■ Task to carry out
If a line in the records below contains the word "plik", copy it.

---*---

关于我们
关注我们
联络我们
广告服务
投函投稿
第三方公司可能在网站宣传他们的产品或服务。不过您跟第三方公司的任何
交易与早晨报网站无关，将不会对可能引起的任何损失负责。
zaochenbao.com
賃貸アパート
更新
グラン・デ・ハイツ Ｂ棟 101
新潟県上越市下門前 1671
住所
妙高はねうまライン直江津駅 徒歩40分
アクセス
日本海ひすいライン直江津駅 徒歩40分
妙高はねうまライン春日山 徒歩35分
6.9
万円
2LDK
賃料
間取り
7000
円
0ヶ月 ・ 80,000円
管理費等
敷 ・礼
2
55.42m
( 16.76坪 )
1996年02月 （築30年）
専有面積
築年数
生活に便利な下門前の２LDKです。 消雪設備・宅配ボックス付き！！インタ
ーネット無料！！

---*---

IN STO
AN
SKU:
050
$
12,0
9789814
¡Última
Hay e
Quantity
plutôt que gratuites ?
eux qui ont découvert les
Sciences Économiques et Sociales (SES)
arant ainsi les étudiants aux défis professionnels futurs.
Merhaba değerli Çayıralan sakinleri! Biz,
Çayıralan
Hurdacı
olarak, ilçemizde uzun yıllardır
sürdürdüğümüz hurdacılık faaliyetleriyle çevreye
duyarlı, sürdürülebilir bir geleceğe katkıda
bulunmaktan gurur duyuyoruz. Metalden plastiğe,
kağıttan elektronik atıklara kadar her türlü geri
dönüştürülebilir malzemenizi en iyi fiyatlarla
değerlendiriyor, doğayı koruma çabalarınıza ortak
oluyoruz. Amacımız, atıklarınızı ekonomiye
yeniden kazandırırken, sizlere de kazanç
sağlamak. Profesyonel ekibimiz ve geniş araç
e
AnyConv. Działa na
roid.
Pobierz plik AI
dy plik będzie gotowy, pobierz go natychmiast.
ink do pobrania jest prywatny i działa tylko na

---*---

■ Your solution
Pobierz plik AI
dy plik będzie gotowy, pobierz go natychmiast.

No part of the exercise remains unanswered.